Profiling apps installed from apt-get
Do you ever want to profile some Ubuntu/Debian apps installed with apt-get
, to see why they're slow, but all your symbols come out as [unknown]
, or there are stack frames missing? I'll explain how to fix these issues.
As an example, have you ever run top
and seen that one of the top users of CPU is... top
itself? It seems suboptimal, that the CPU usage debugger, uses so much CPU itself.
I'd like to profile top
to find out why it's slow. There's lots of programs like top
: prebuilt programs from apt
. I've run into many roadblocks trying to profile these prebuilt binaries many times, and I'm not sure anyone's written up a guide yet.
My examples are from Ubuntu 22.04, but will probably work on Debian.
TL;DR
# Install perf
$ sudo apt install --yes linux-tools-common
# Install debug symbols for package you are profiling
$ sudo apt install --yes $FOO-dbgsym
# Allow profiling by non-root users, and visibility to kernel stacks.
$ sudo sh -c 'echo 1 >/proc/sys/kernel/perf_event_paranoid'
# Allow visibility of kernel stack traces
$ sudo sh -c 'echo 0 > /proc/sys/kernel/kptr_restrict'
# Profile an app, using the -dbgsym dwarf information.
$ perf record --call-graph dwarf $(pidof $FOO)
# Convert to a text format
$ perf script --input perf.data -F +pid > perf.txt
Then drag and drop perf.txt
into https://profiler.firefox.com.
Install Perf
We'll use perf
to profile Linux applications. Install it:
$ sudo apt install --yes linux-tools-common
$ perf version
perf version 5.15.148
Install Debug Symbols for the Profiled App
Debian/Ubuntu packages don't come with debug symbols by default, but we'll need them. They come in debug symbols packages, which conventionally have the same name as the base package, but ending with -dbgsym
.
First, we have to find which package top
is in, there is no top
package. What package installs top
? We can see with dpkg --search <path>
.
What's the path we should be searching for? I don't know if top
is in /bin
or somewhere else. which
will tell us:
$ which top
/usr/bin/top
Putting it together, we find the package:
$ dkpg --search /usr/bin/top
procps: /usr/bin/top
So top
is installed from package procps
, therefore the debug symbols will be in procps-dbgsym
. Let's install that:
$ sudo apt install --yes procps-dbgsym
The following NEW packages will be installed:
procps-dbgsym
After this operation, 664 kB of additional disk space will be used.

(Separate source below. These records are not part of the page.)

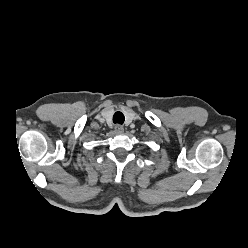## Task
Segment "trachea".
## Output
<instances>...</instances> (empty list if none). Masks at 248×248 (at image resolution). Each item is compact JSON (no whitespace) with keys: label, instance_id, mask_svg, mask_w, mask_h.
<instances>
[{"label":"trachea","instance_id":"trachea-1","mask_svg":"<svg viewBox=\"0 0 248 248\" xmlns=\"http://www.w3.org/2000/svg\"><path fill=\"white\" fill-rule=\"evenodd\" d=\"M124 120H125V117H124L122 112L118 111L113 115V122L114 123L123 124Z\"/></svg>","mask_w":248,"mask_h":248}]
</instances>
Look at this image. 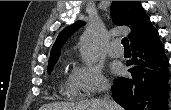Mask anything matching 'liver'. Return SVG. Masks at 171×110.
<instances>
[{
    "mask_svg": "<svg viewBox=\"0 0 171 110\" xmlns=\"http://www.w3.org/2000/svg\"><path fill=\"white\" fill-rule=\"evenodd\" d=\"M122 110V108L113 100L92 99L81 103H50L43 105L40 110Z\"/></svg>",
    "mask_w": 171,
    "mask_h": 110,
    "instance_id": "1",
    "label": "liver"
}]
</instances>
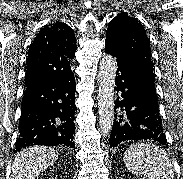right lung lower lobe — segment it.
<instances>
[{
	"label": "right lung lower lobe",
	"mask_w": 183,
	"mask_h": 179,
	"mask_svg": "<svg viewBox=\"0 0 183 179\" xmlns=\"http://www.w3.org/2000/svg\"><path fill=\"white\" fill-rule=\"evenodd\" d=\"M75 91L74 78L38 79L26 85L16 151L33 145L74 148Z\"/></svg>",
	"instance_id": "98d812e1"
}]
</instances>
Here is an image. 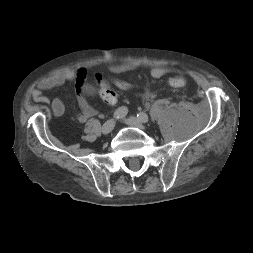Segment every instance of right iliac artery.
Segmentation results:
<instances>
[{"label":"right iliac artery","instance_id":"obj_1","mask_svg":"<svg viewBox=\"0 0 253 253\" xmlns=\"http://www.w3.org/2000/svg\"><path fill=\"white\" fill-rule=\"evenodd\" d=\"M128 113V109L124 106L122 107H119L115 112H114V115L113 117L116 118V119H121L123 117H125Z\"/></svg>","mask_w":253,"mask_h":253}]
</instances>
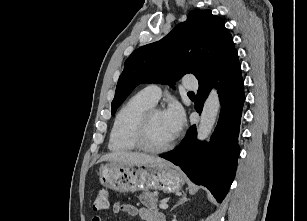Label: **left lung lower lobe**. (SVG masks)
Wrapping results in <instances>:
<instances>
[{"instance_id": "1", "label": "left lung lower lobe", "mask_w": 307, "mask_h": 221, "mask_svg": "<svg viewBox=\"0 0 307 221\" xmlns=\"http://www.w3.org/2000/svg\"><path fill=\"white\" fill-rule=\"evenodd\" d=\"M212 87L218 89L221 113L209 143L196 139L193 125L181 144L160 157L178 165L197 185L207 187L219 203L235 176L239 154L238 134L245 101L244 84L237 51L211 77L199 82L195 103L197 112Z\"/></svg>"}]
</instances>
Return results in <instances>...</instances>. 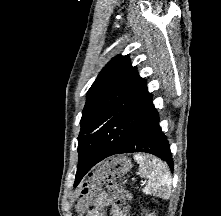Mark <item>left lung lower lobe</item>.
Here are the masks:
<instances>
[{"mask_svg":"<svg viewBox=\"0 0 221 216\" xmlns=\"http://www.w3.org/2000/svg\"><path fill=\"white\" fill-rule=\"evenodd\" d=\"M145 152L153 154L166 161L173 170L172 155L169 142L159 126L157 109L152 108L148 117L135 131L133 136L120 149L114 150L109 145H96L85 150L80 158L74 186H77L83 176L103 159L122 153Z\"/></svg>","mask_w":221,"mask_h":216,"instance_id":"1","label":"left lung lower lobe"}]
</instances>
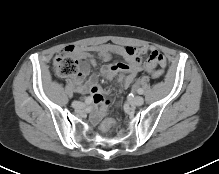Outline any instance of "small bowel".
<instances>
[{
  "label": "small bowel",
  "instance_id": "obj_1",
  "mask_svg": "<svg viewBox=\"0 0 219 174\" xmlns=\"http://www.w3.org/2000/svg\"><path fill=\"white\" fill-rule=\"evenodd\" d=\"M93 52L99 59L108 61L112 54L119 55L125 59V62H114L101 68V74L107 79L119 77L117 82L118 90H125L129 87L138 73L145 69L148 73L159 65L165 67L166 59L164 55L153 48L134 47V46H118L115 44H103L90 48H75V53L80 61V69L78 74L71 78V82L76 90L81 93H89L91 100L95 106L92 109V120L98 122L107 111V107L114 106L113 98H104V92L98 85L97 76H89V67L96 66V61L91 55ZM148 53V54H147ZM146 55L147 64L142 65V55Z\"/></svg>",
  "mask_w": 219,
  "mask_h": 174
}]
</instances>
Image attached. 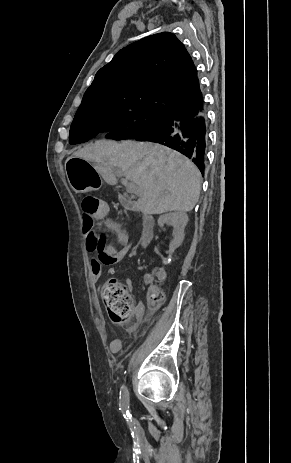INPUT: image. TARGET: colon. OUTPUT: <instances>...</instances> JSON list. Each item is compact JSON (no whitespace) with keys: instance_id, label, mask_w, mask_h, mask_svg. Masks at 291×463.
I'll use <instances>...</instances> for the list:
<instances>
[{"instance_id":"5ec220e1","label":"colon","mask_w":291,"mask_h":463,"mask_svg":"<svg viewBox=\"0 0 291 463\" xmlns=\"http://www.w3.org/2000/svg\"><path fill=\"white\" fill-rule=\"evenodd\" d=\"M82 212L84 220L83 229L93 230L98 226V220L106 212L105 203L96 197H85L82 200ZM156 276L162 280L164 273L158 271ZM102 299L112 321L122 324L130 320L132 315V297L127 287L118 280L109 279L102 288ZM148 304L151 308H157L164 300L163 292L156 288L148 292Z\"/></svg>"}]
</instances>
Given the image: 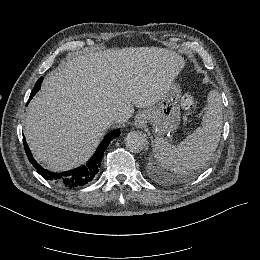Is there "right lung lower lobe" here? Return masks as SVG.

Setting up procps-dbgsym (2:3.3.17-6ubuntu2.1) ...
Less Paranoid Perf
We could profile as root
, but:
- I'm often profiling short-lived apps I need the profiler to run, and I don't trust them to run as
root
. - It's a faff having the output files be owned by
root
.
If you try profiling on Ubuntu as a non-privileged user, you get this long and incorrect error:
$ perf record -p $(pidof top) --call-graph dwarf
Error:
Access to performance monitoring and observability operations is limited.
Consider adjusting /proc/sys/kernel/perf_event_paranoid setting to open
access to performance monitoring and observability operations for processes
without CAP_PERFMON, CAP_SYS_PTRACE or CAP_SYS_ADMIN Linux capability.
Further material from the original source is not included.